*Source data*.
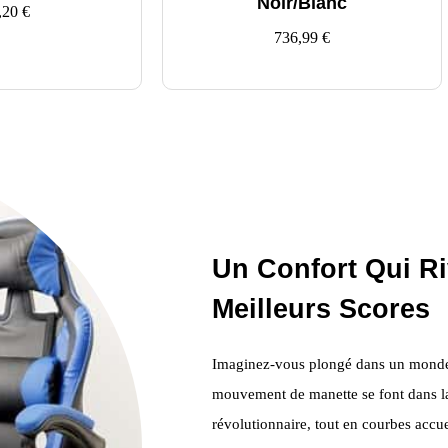
Noir/Blanc
,20
€
736,99
€
Un Confort Qui Ri
Meilleurs Scores
Imaginez-vous plongé dans un monde v
mouvement de manette se font dans la
révolutionnaire, tout en courbes accuei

*DIRECTIONS*. Among the lines above, please find those with "dans" and copy them.

*RESULT OF THIS EXERCISE*.
Imaginez-vous plongé dans un monde v
mouvement de manette se font dans la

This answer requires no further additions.